An example of a substance successfully regulated to reduce pollution is the phosphate found in laundry detergents. The Canadian Environmental Protection Act (CEPA) regulates many substances that have a deleterious effect on the environment.


Technology

Technology can be used in many cases to reduce or eliminate substances that may be harmful to the environment. Sewage treatment plants, properly operated and maintained, are a means of removing many toxic substances from wastewater and returning the treated water to a river or lake without causing harm downstream. Water treatment plants can take river or lake water and make it fit for drinking.
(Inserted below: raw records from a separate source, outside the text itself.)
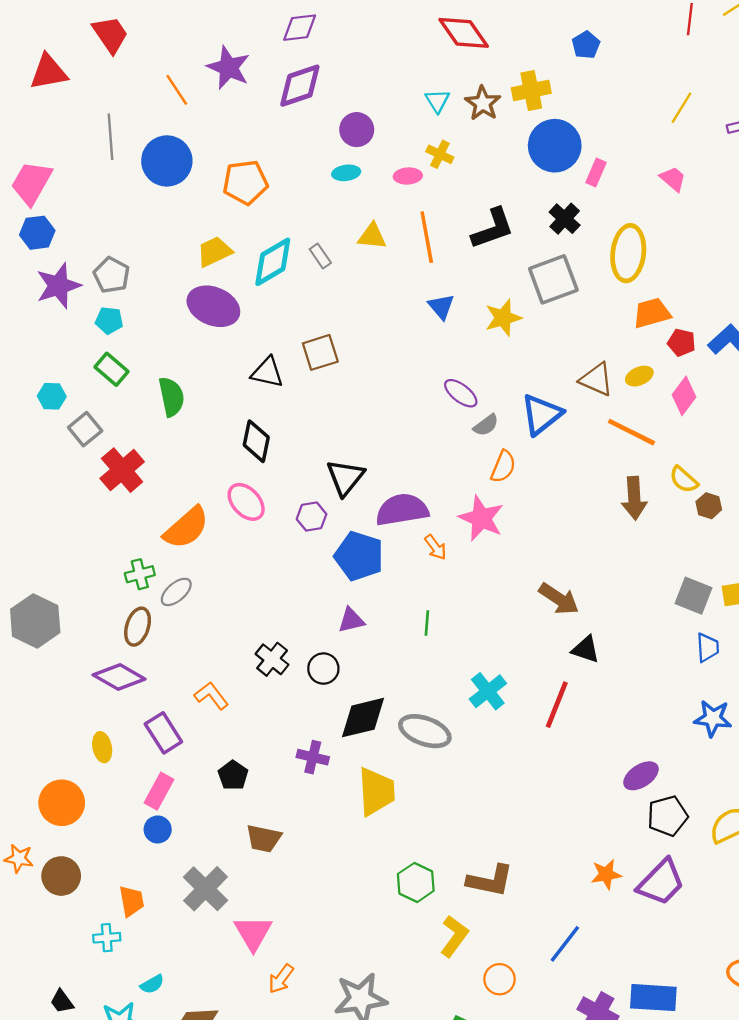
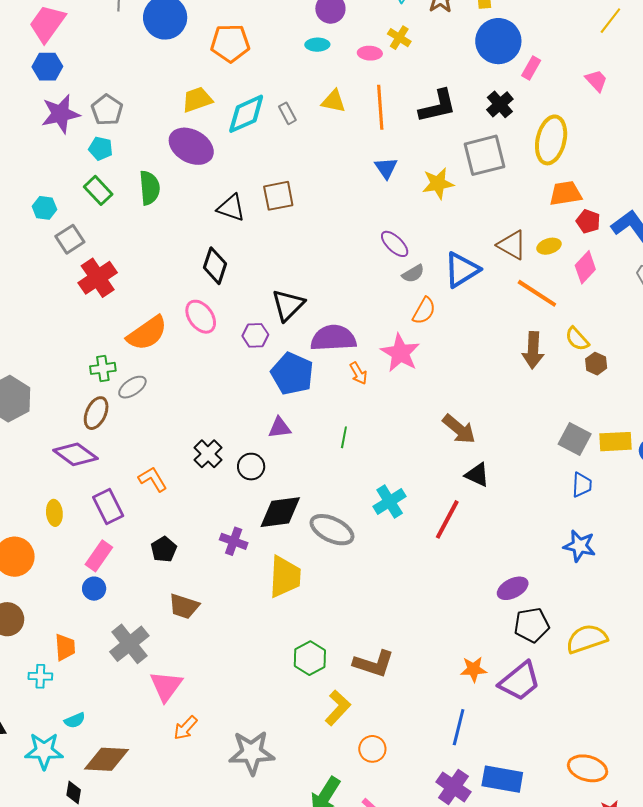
green semicircle: (171, 397) -> (150, 188), moved
blue line: (565, 944) -> (459, 727), moved, turned -30

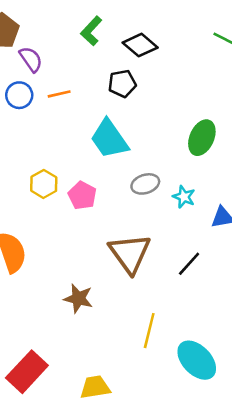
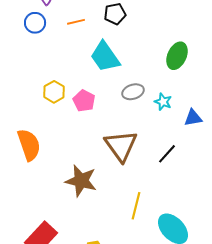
orange line: (59, 94) -> (76, 22), moved
brown star: (78, 298) -> (81, 181), size x1.4

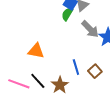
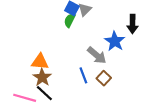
gray arrow: (90, 29) -> (97, 55), moved
brown star: (60, 85) -> (42, 77), moved

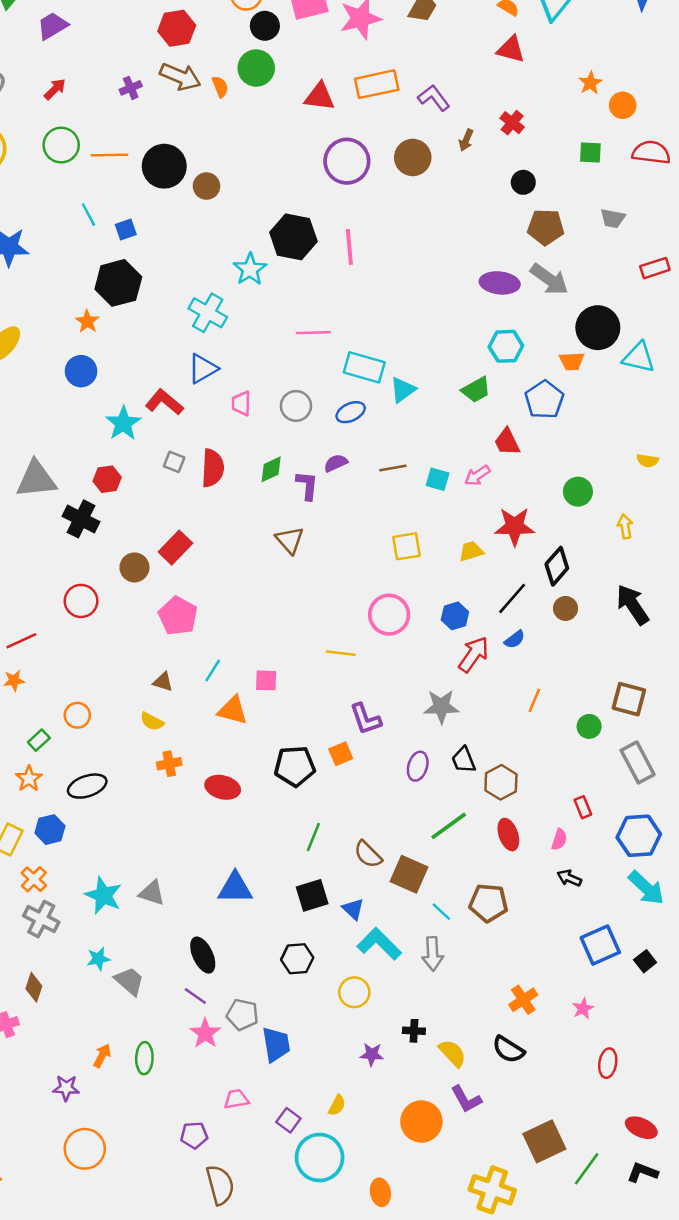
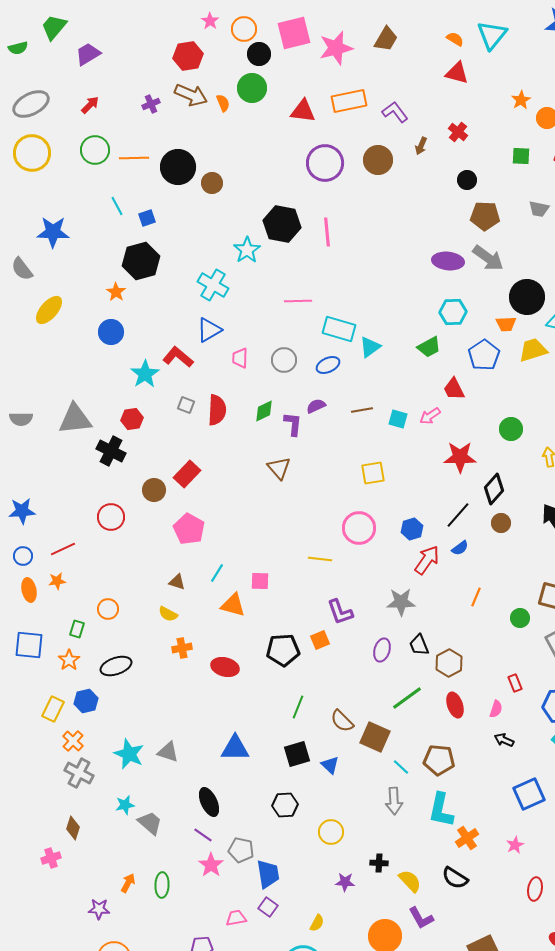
yellow trapezoid: (471, 551) -> (533, 350), moved, size x1.4
green rectangle: (39, 740) -> (77, 629), turned -30
cyan L-shape: (379, 944) -> (441, 810), moved, turned -123
purple square: (288, 1120) -> (268, 907), moved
But what happens when contaminants are not removed, even by the most modern water treatment methods? They may be present only in minuscule quantities, but because they are persistent, they can build up to very harmful levels. In such cases, we can protect future generations and the ecosystem as a whole in only one way: preventing the chemicals from entering the water system.


Be a Responsible Consumer

Something all of us, as individuals, can do to protect water quality and the environment is to recycle products that are not degradable such as glass, cans and motor oil. Many municipalities in Canada have recycling programs.

Choose non-hazardous products. Most household chemical products and pesticides sold in Canada have warning labels. These labels tell whether the product is flammable, poisonous, corrosive or explosive. Proper disposal of these products is important to ensure water quality is not affected.